While in Montpellier yesterday (where I also had the opportunity of tasting an excellent local wine!), I had a look at the 1992 Biometrika paper by Monahan and Boos on “Proper likelihoods for Bayesian analysis“. This is a paper I missed and that was pointed out to me during the discussions in Padova. The main point of this short paper is to decide when a method based on an approximative likelihood function is truly (or properly) Bayes. Just the very question a bystander would ask of ABC methods, wouldn’t it?! The validation proposed by Monahan and Boos is one of calibration of credible sets, just as in the recent arXiv paper of Dennis Prangle, Michael Blum, G. Popovic and Scott Sisson I reviewed three months ago. The idea is indeed to check by simulation that the true posterior coverage of an α-level set equals the nominal coverage α. In other words, the predictive based on the likelihood approximation should be uniformly distributed and this leads to a goodness-of-fit test based on simulations. As in our ABC model choice paper, Proper likelihoods for Bayesian analysis notices that Bayesian inference drawn upon an insufficient statistic is proper and valid, simply less accurate than the Bayesian inference drawn upon the whole dataset.

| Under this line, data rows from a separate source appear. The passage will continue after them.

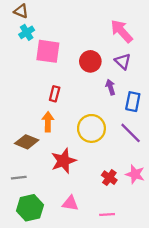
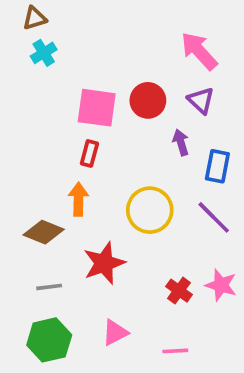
brown triangle: (21, 11) -> (35, 18), turned -40
pink square: (48, 51) -> (97, 108), moved
gray line: (19, 178) -> (49, 287), moved
pink triangle: (70, 203) -> (115, 333), turned -36

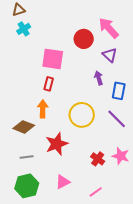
red circle: (148, 100) -> (84, 39), moved
pink line: (175, 351) -> (96, 192), turned -32

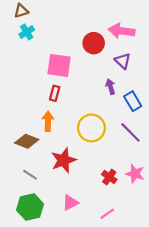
pink arrow: (109, 28) -> (122, 31), turned -40
blue rectangle: (119, 91) -> (133, 101), turned -42
gray line: (27, 157) -> (30, 175), turned 40

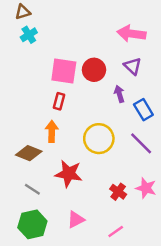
red circle: (94, 43) -> (94, 70), moved
red star: (64, 160) -> (69, 174), turned 30

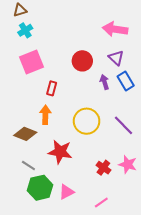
pink square: (64, 71) -> (32, 62), moved, turned -30
blue rectangle: (143, 110) -> (126, 81), moved
green hexagon: (32, 224) -> (40, 188), moved

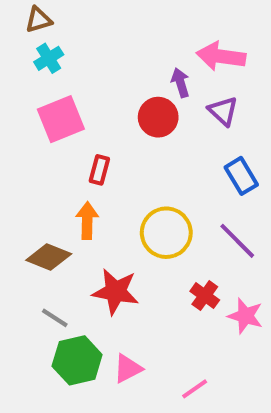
blue rectangle: (126, 81) -> (241, 176), moved
purple arrow: (104, 82) -> (180, 83), moved
red cross: (103, 168) -> (205, 296), moved

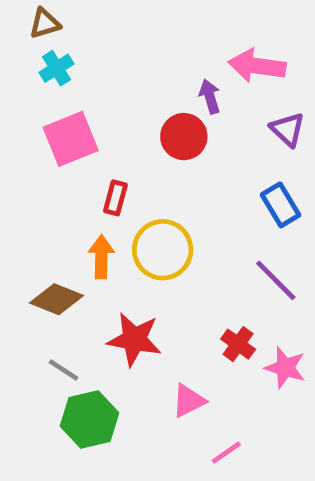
purple triangle: (223, 111) -> (288, 129), moved
yellow circle: (166, 233) -> (163, 250), moved
pink triangle: (128, 369) -> (189, 401), moved

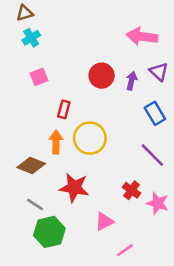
purple arrow: (210, 96) -> (132, 81), moved, turned 30
pink square: (71, 139) -> (39, 77), size x0.6

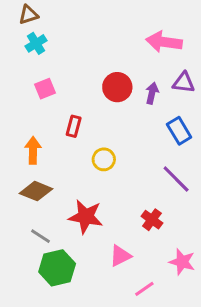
purple triangle: (159, 72) -> (184, 83), turned -36
yellow circle: (90, 138) -> (104, 159), size x0.6
orange arrow: (56, 142) -> (33, 150), moved
pink star: (158, 203) -> (182, 262), moved

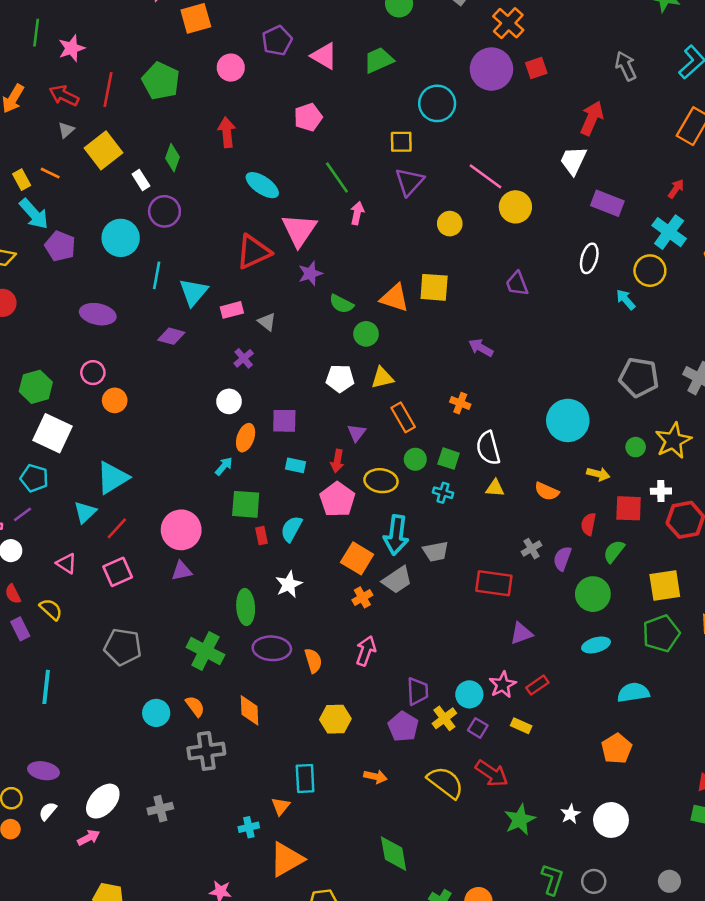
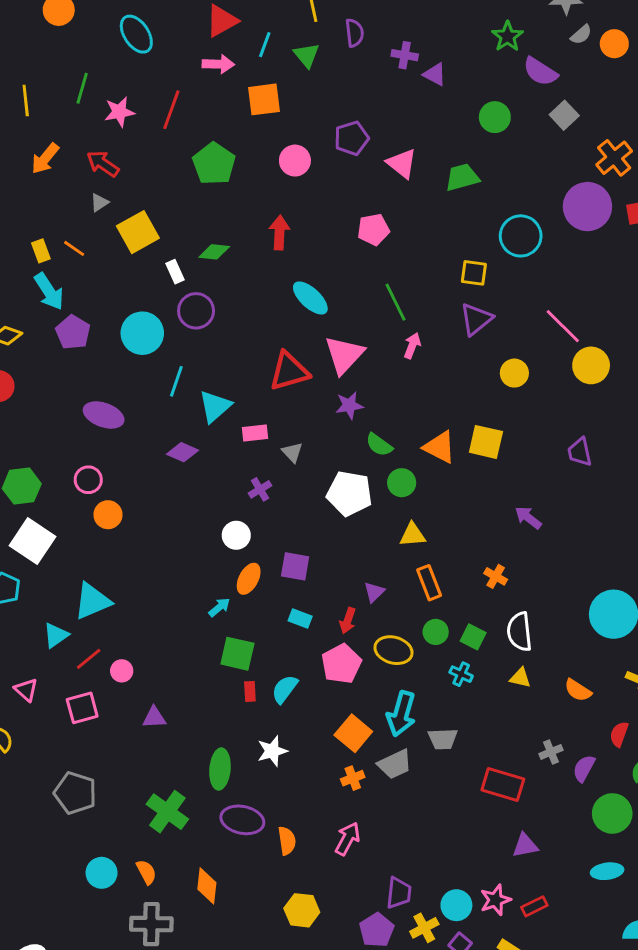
red line: (108, 89) -> (171, 110), moved
green diamond: (173, 158) -> (214, 252), turned 68
white pentagon: (340, 378) -> (349, 494), moved, size x1.4
pink circle: (181, 530) -> (122, 671), moved, size x0.5

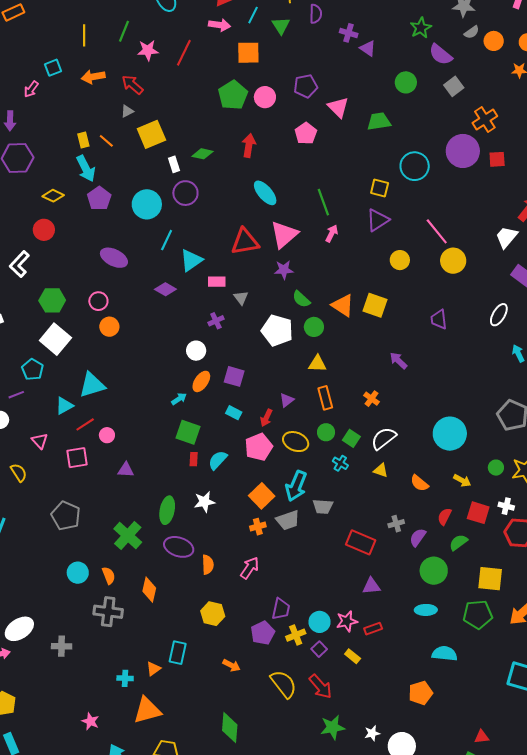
orange arrow: (45, 159) -> (93, 77), turned 35
green pentagon: (214, 164) -> (233, 95), moved
pink pentagon: (373, 230) -> (306, 133), moved, turned -30
white semicircle: (519, 632) -> (384, 438), turned 52

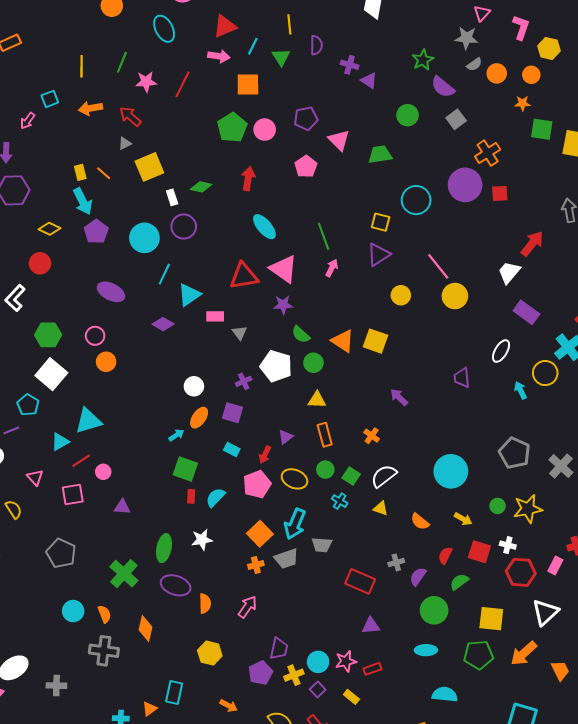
pink triangle: (284, 235) -> (284, 269), turned -44
purple trapezoid: (439, 319) -> (462, 378), moved
purple cross: (216, 321) -> (244, 381), moved

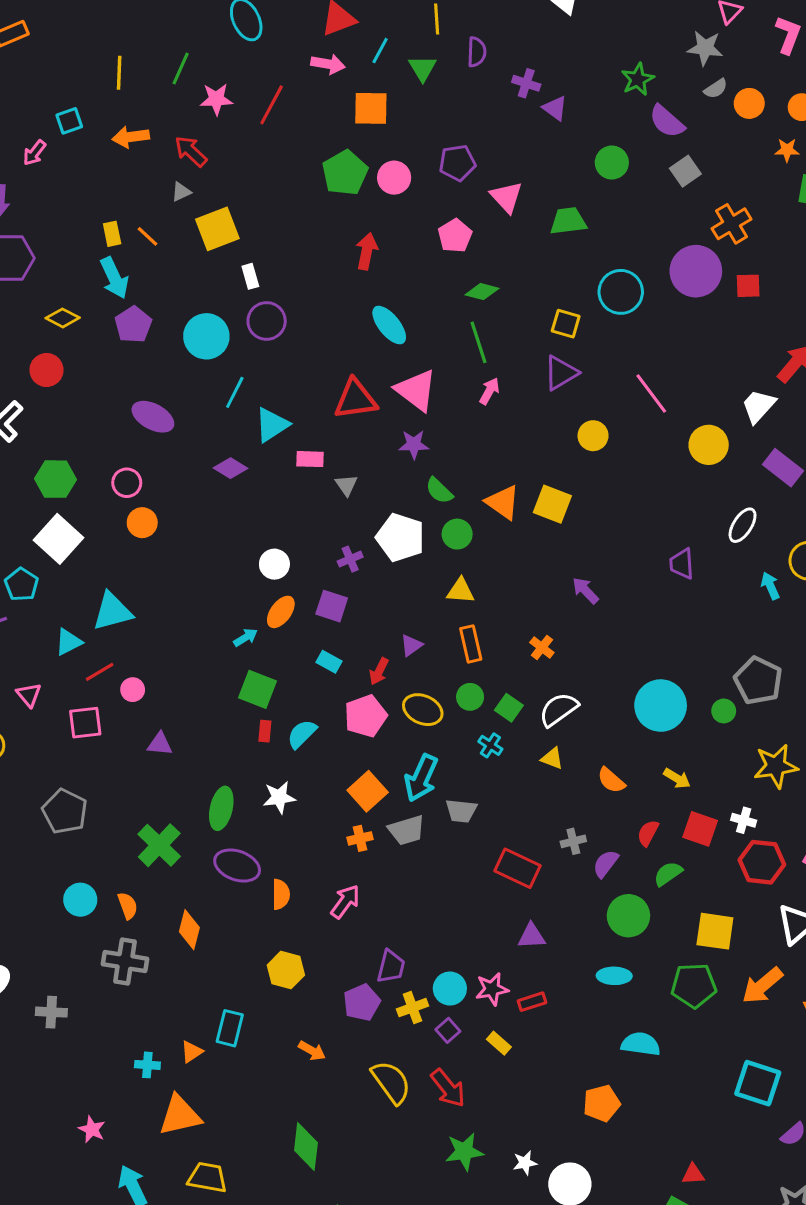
green diamond: (201, 187) -> (482, 292), moved
yellow circle: (455, 296) -> (709, 445), moved
green circle: (498, 506) -> (724, 711), moved

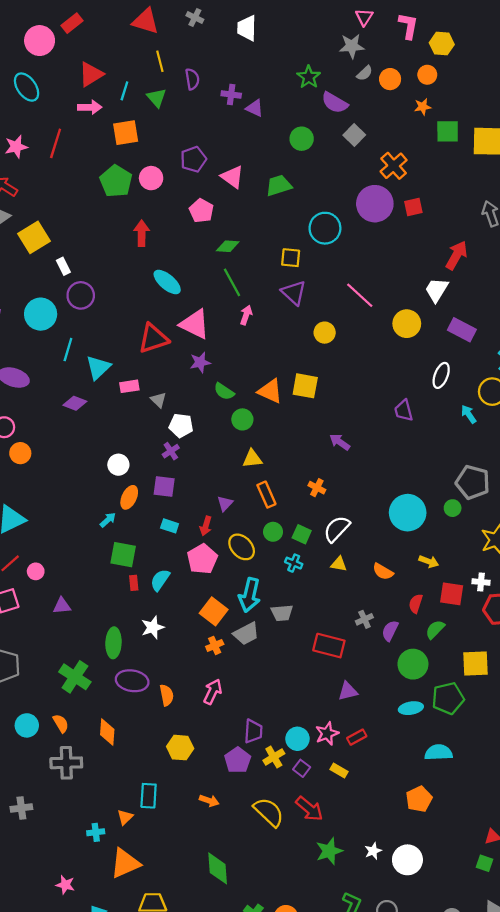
purple triangle: (561, 373) -> (294, 293), turned -36
white pentagon: (400, 537) -> (181, 426), moved, size x0.7
yellow ellipse: (423, 710) -> (242, 547), turned 32
green pentagon: (694, 985) -> (448, 698), moved

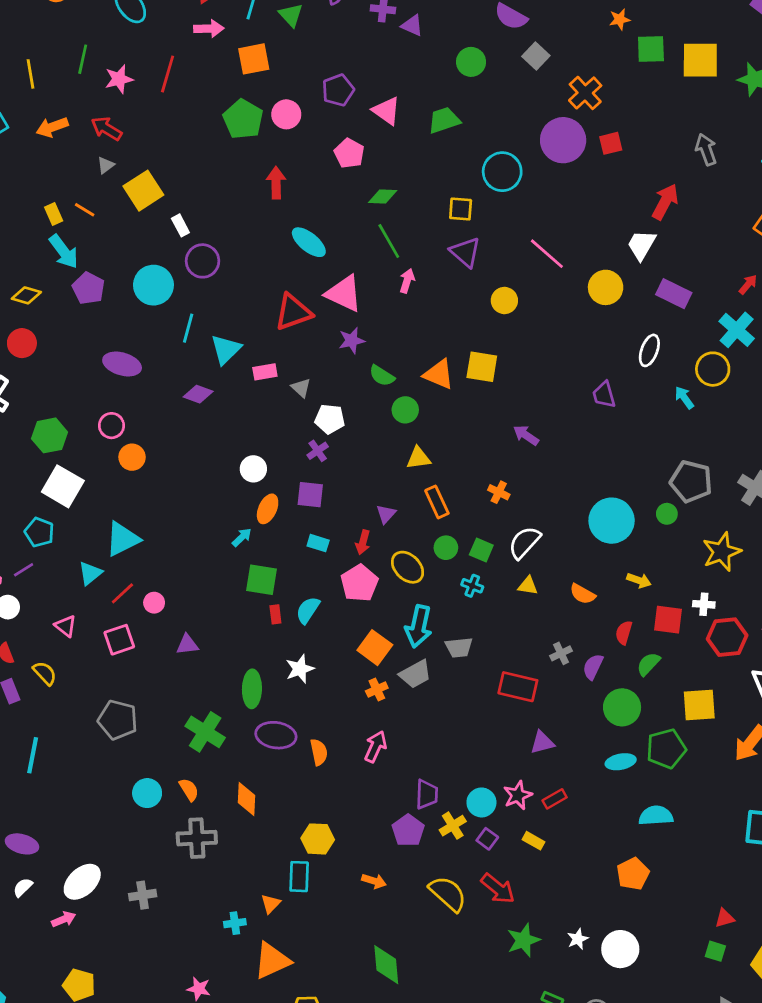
yellow hexagon: (180, 748) -> (318, 839), moved

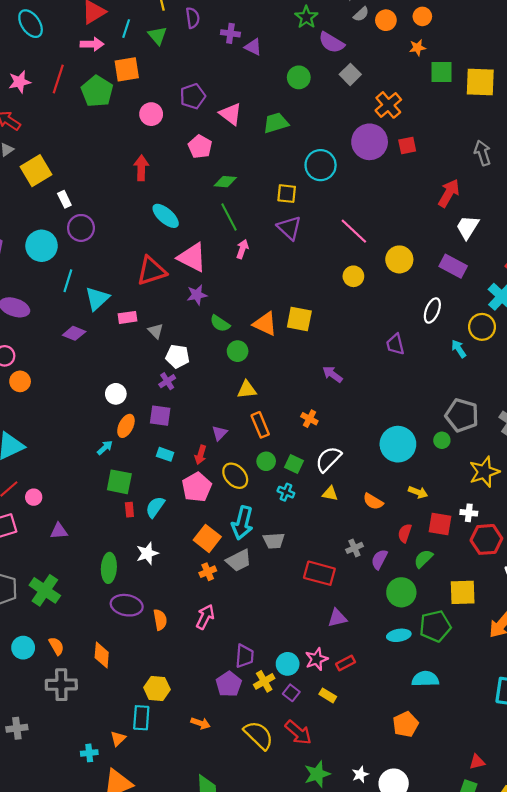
green pentagon: (243, 119) -> (97, 91), moved
white trapezoid: (641, 245) -> (468, 227), moved
yellow circle: (504, 300) -> (353, 276), moved
green cross: (205, 732) -> (45, 590), moved

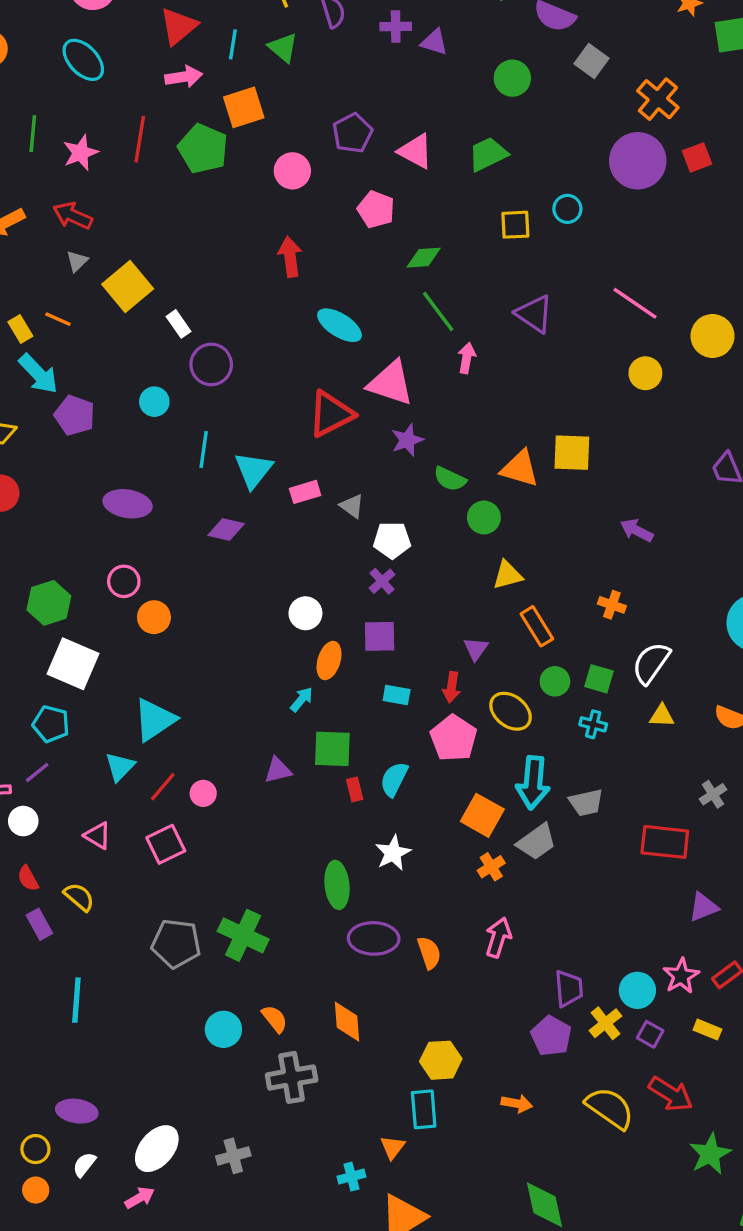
cyan circle: (321, 165) -> (567, 209), size x0.6
yellow square: (287, 194) -> (515, 225), moved
cyan circle: (42, 246) -> (154, 402), size x0.6
purple triangle: (59, 531) -> (278, 770), moved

The paper also enounces a conjecture:
A [approximate] likelihood L is a coverage proper Bayesian likelihood if and inly if L has the form L(y|θ) = c(s) g(s|θ) where s=S(y) is a statistic with density g(s|θ) and c(s) some function depending on s alone.

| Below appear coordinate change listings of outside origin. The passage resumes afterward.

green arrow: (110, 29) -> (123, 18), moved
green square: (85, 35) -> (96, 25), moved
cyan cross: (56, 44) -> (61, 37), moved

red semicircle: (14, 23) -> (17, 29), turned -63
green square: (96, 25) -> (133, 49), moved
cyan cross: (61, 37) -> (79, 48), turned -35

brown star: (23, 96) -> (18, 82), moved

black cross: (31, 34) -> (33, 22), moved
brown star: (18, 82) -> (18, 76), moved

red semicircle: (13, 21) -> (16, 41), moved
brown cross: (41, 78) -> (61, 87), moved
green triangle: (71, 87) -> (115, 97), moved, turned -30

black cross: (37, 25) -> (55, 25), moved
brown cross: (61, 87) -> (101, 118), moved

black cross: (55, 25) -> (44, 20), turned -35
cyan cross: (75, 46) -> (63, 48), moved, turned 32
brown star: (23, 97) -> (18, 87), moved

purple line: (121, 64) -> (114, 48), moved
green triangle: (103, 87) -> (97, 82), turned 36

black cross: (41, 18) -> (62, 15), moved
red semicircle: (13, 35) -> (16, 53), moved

conjecture that sounds incorrect in that noisy ABC is also well-calibrated. (I am not 100% sure of this argument, though.) An interesting section covers the case of pivotal densities as substitute likelihoods and of the confusion created by the double meaning of the parameter θ. The last section is also connected with ABC in that Monahan and Boos reflect on the use of large sample approximations, like normal distributions for estimates of θ which are a special kind of statistics, but do not report formal results on the asymptotic validation of such approximations. All in all, a fairly interesting paper!
Reading this highly interesting paper also made me realise that the criticism I had made in my review of Prangle et al. about the difficulty for this calibration method to address the issue of summary statistics was incorrect: when using the true likelihood function, the use of an arbitrary summary statistics is validated by this method and is thus proper.